# Guppy populations self limiting



## Endler Guy (Aug 19, 2007)

I've often wondered why some people's guppies eat their own young while others don't. I've just come across this study. An interesting read.


----------



## mistergreen (Mar 3, 2007)

it makes sense.. You see over population drive animals to infanticide not just guppies. This could drive people too but it's much more complicated.


----------



## aquabillpers (Apr 13, 2006)

Overcrowded populations stress the inhabitants and that stress leads to sickness and death. In a natural environment, the excess population migrates to a less populated area if it can. Lemmings are a good example of that.

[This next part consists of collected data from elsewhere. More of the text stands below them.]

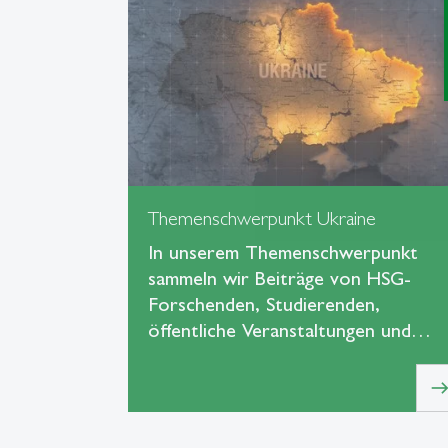
Themenschwerpunkt Ukraine
In unserem Themenschwerpunkt
sammeln wir Beiträge von HSG-
Forschenden, Studierenden,
öffentliche Veranstaltungen und…
eas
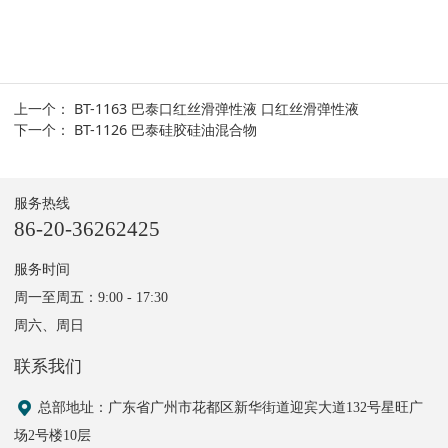
上一个：
BT-1163 巴泰口红丝滑弹性液 口红丝滑弹性液
下一个：
BT-1126 巴泰硅胶硅油混合物
服务热线
86-20-36262425
服务时间
周一至周五：9:00 - 17:30
周六、周日
联系我们
总部地址
：广东省广州市花都区新华街道迎宾大道132号星旺广
场2号楼10层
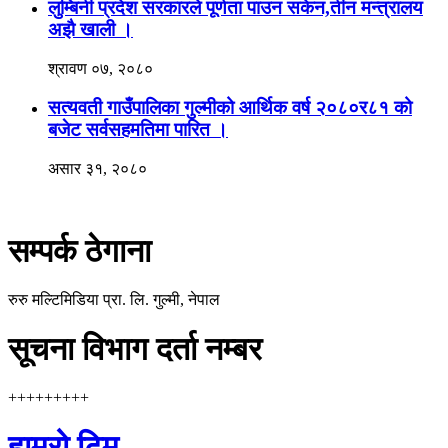
लुम्बिनी प्रदेश सरकारले पूर्णता पाउन सकेन,तीन मन्त्रालय
अझै खाली ।
श्रावण ०७, २०८०
सत्यवती गाउँपालिका गुल्मीको आर्थिक वर्ष २०८०र८१ को
बजेट सर्वसहमतिमा पारित ।
असार ३१, २०८०
सम्पर्क ठेगाना
रुरु मल्टिमिडिया प्रा. लि. गुल्मी, नेपाल
सूचना विभाग दर्ता नम्बर
+++++++++
हाम्रो टिम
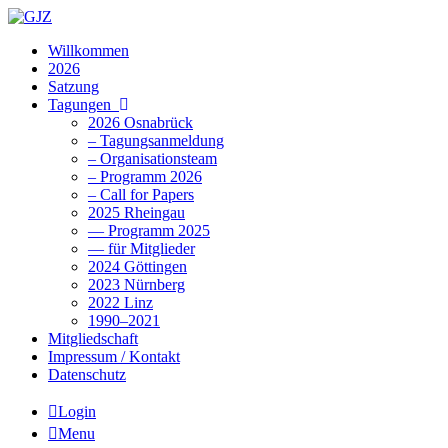
Willkommen
2026
Satzung
Tagungen
2026 Osnabrück
– Tagungsanmeldung
– Organisationsteam
– Programm 2026
– Call for Papers
2025 Rheingau
— Programm 2025
— für Mitglieder
2024 Göttingen
2023 Nürnberg
2022 Linz
1990–2021
Mitgliedschaft
Impressum / Kontakt
Datenschutz
Login
Menu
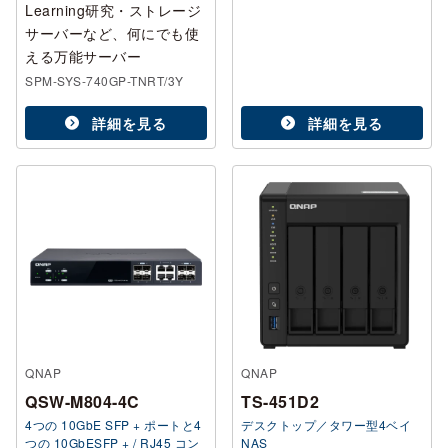
Learning研究・ストレージ
サーバーなど、何にでも使
える万能サーバー
SPM-SYS-740GP-TNRT/3Y
詳細を見る
詳細を見る
QNAP
QNAP
QSW-M804-4C
TS-451D2
4つの 10GbE SFP + ポートと4
デスクトップ／タワー型4ベイ
つの 10GbESFP + / RJ45 コン
NAS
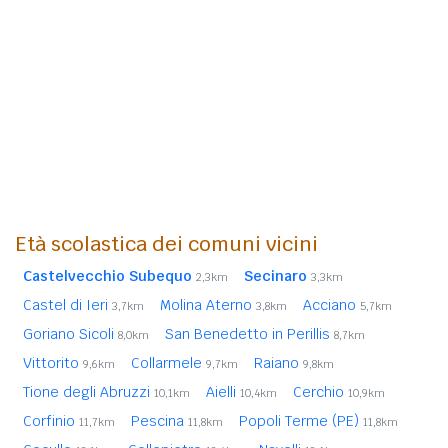
Età scolastica dei comuni vicini
Castelvecchio Subequo
Secinaro
2,3km
3,3km
Castel di Ieri
Molina Aterno
Acciano
3,7km
3,8km
5,7km
Goriano Sicoli
San Benedetto in Perillis
8,0km
8,7km
Vittorito
Collarmele
Raiano
9,6km
9,7km
9,8km
Tione degli Abruzzi
Aielli
Cerchio
10,1km
10,4km
10,9km
Corfinio
Pescina
Popoli Terme (PE)
11,7km
11,8km
11,8km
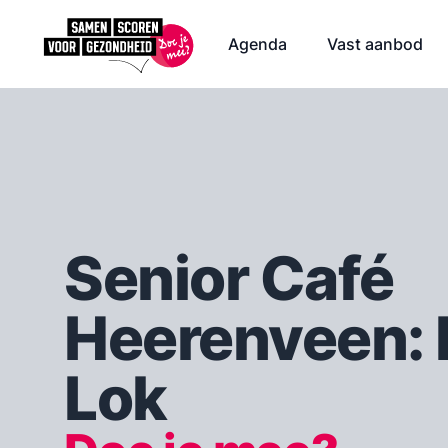
Agenda
Vast aanbod
Senior Café
Heerenveen: 
Lok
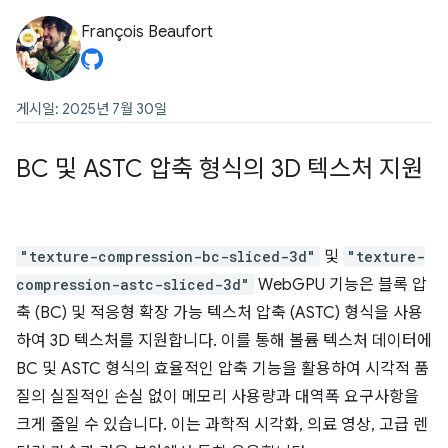
François Beaufort
게시일: 2025년 7월 30일
BC 및 ASTC 압축 형식의 3D 텍스처 지원
"texture-compression-bc-sliced-3d"
및
"texture-
compression-astc-sliced-3d"
WebGPU 기능은 블록 압
축 (BC) 및 적응형 확장 가능 텍스처 압축 (ASTC) 형식을 사용
하여 3D 텍스처를 지원합니다. 이를 통해 볼륨 텍스처 데이터에
BC 및 ASTC 형식의 효율적인 압축 기능을 활용하여 시각적 품
질의 실질적인 손실 없이 메모리 사용량과 대역폭 요구사항을
크게 줄일 수 있습니다. 이는 과학적 시각화, 의료 영상, 고급 렌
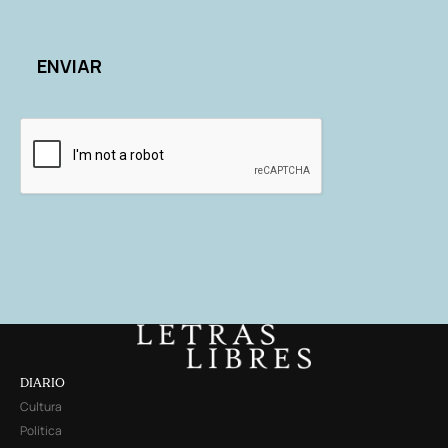
DIARIO
Cultura
Política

I don't think that animals attempt to limit their numbers by infanticide. Guppies eat their young if they are not fed enough, whether they are crowded or not. Kribs, on the other hand, will attempt to raise a brood of 50 in a 10 gallon aquarium and defend the fry to the death, even though the aquarium is grossly overcrowded.

Bill


----------



## Endler Guy (Aug 19, 2007)

I suppose that's the difference between guppies and kribs. In the study, when minnows were added to the mix, the guppies ate fewer young. Also, water changes with water form aquariums containing other species, ramped up guppy production. They seem to be able to sense the competition. So, it's highly unlikely that water quality was controlling the population but that the guppies were. I wish I could read the rest of that article.


----------